> **PROBLEM STATEMENT**: Each line in the records below, from the one that contains "LED大功率投光灯系列" to the one that contains "dabei, die aerobe", should be reproduced exactly, the first and last included.

________________________

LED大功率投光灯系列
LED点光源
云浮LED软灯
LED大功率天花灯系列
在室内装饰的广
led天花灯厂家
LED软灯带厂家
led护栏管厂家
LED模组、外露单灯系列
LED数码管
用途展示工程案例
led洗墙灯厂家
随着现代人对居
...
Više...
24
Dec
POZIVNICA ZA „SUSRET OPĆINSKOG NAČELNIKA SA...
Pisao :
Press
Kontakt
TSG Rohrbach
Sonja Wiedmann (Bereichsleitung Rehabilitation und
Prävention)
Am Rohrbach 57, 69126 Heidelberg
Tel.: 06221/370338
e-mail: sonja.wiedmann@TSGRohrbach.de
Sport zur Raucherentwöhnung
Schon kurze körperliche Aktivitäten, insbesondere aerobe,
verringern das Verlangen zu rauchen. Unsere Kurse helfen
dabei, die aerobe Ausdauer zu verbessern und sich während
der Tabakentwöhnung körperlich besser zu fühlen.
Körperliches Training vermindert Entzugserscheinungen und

________________________

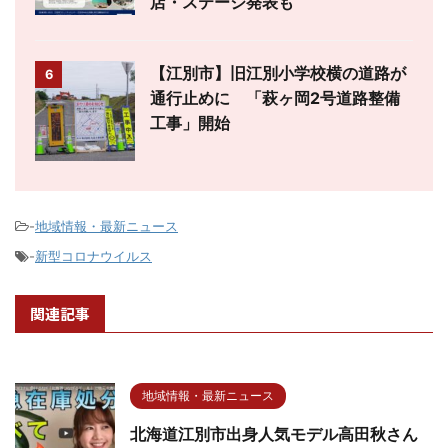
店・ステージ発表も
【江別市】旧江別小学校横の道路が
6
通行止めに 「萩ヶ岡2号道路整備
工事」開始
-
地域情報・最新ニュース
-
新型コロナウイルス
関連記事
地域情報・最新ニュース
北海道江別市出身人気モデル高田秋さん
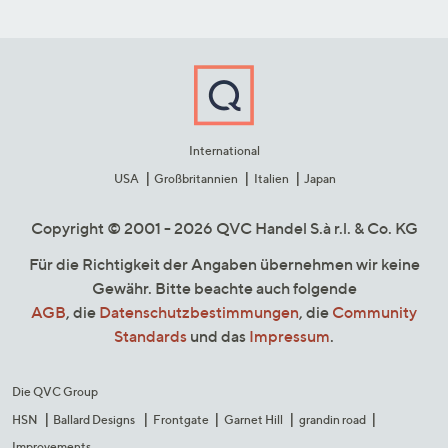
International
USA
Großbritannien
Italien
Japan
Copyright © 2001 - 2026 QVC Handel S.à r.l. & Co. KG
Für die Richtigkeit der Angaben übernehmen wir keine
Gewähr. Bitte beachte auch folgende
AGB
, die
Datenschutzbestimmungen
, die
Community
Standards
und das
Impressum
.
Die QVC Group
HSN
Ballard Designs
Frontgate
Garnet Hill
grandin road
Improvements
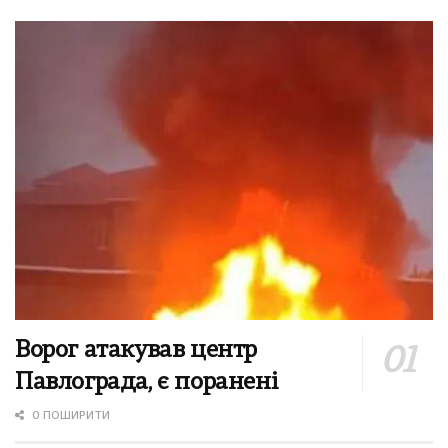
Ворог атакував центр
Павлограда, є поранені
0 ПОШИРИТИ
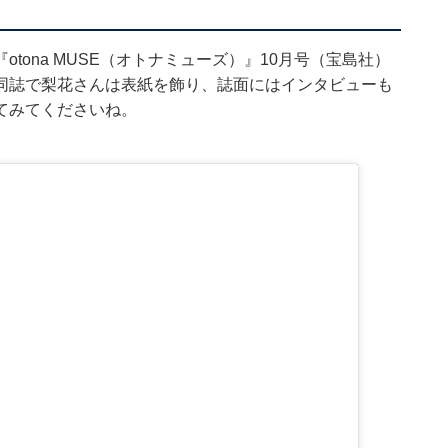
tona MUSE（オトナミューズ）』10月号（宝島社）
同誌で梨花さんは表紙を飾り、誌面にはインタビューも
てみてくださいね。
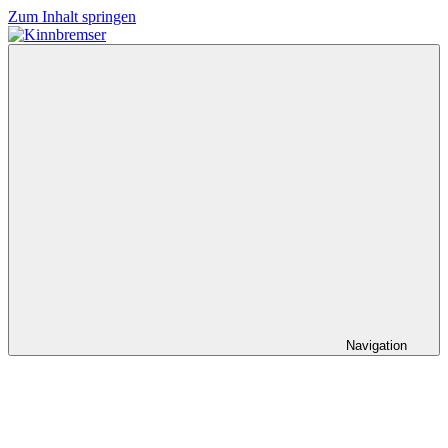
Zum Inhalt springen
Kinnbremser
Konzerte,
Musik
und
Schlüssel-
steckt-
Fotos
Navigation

________________________

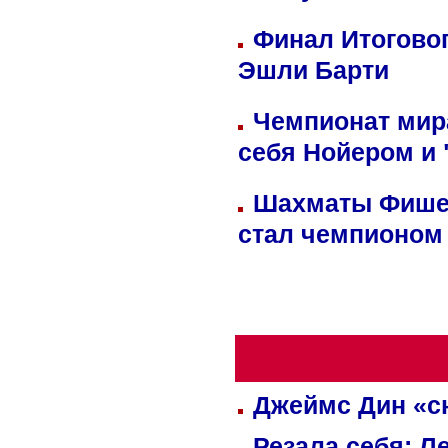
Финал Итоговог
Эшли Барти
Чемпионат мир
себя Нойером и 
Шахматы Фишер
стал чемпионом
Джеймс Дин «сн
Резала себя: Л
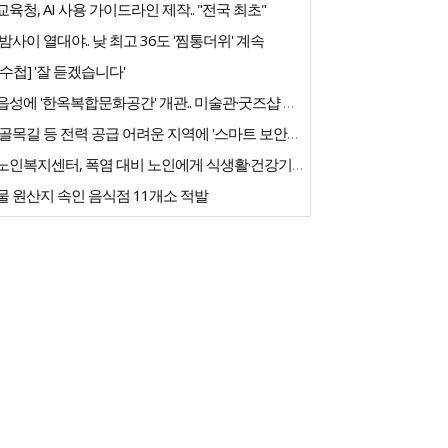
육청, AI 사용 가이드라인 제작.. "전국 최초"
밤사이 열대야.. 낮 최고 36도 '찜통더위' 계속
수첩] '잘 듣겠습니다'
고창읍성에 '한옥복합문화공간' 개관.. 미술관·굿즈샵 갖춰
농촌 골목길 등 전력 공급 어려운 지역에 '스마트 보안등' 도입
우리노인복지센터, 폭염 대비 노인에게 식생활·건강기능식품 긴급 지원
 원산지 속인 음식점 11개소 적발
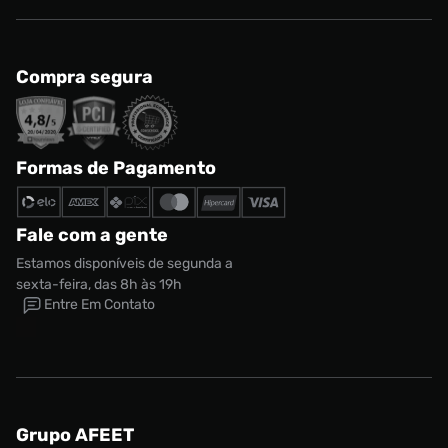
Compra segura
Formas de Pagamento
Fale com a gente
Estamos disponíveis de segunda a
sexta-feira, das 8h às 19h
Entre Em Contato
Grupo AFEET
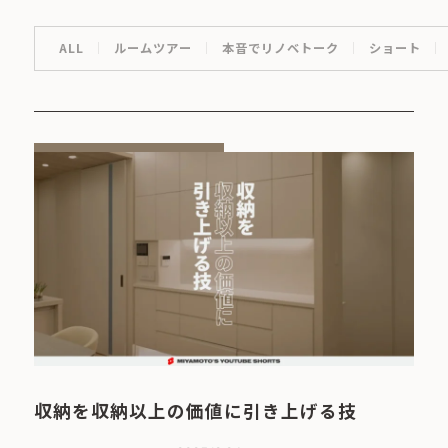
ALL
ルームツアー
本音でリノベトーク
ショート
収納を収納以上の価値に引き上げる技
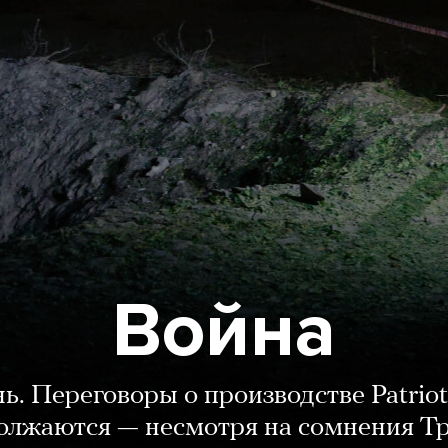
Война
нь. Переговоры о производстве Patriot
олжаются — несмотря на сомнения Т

________________________

> **TASK RESPONSE**:
LED大功率投光灯系列
LED点光源
云浮LED软灯
LED大功率天花灯系列
在室内装饰的广
led天花灯厂家
LED软灯带厂家
led护栏管厂家
LED模组、外露单灯系列
LED数码管
用途展示工程案例
led洗墙灯厂家
随着现代人对居
...
Više...
24
Dec
POZIVNICA ZA „SUSRET OPĆINSKOG NAČELNIKA SA...
Pisao :
Press
Kontakt
TSG Rohrbach
Sonja Wiedmann (Bereichsleitung Rehabilitation und
Prävention)
Am Rohrbach 57, 69126 Heidelberg
Tel.: 06221/370338
e-mail: sonja.wiedmann@TSGRohrbach.de
Sport zur Raucherentwöhnung
Schon kurze körperliche Aktivitäten, insbesondere aerobe,
verringern das Verlangen zu rauchen. Unsere Kurse helfen
dabei, die aerobe Ausdauer zu verbessern und sich während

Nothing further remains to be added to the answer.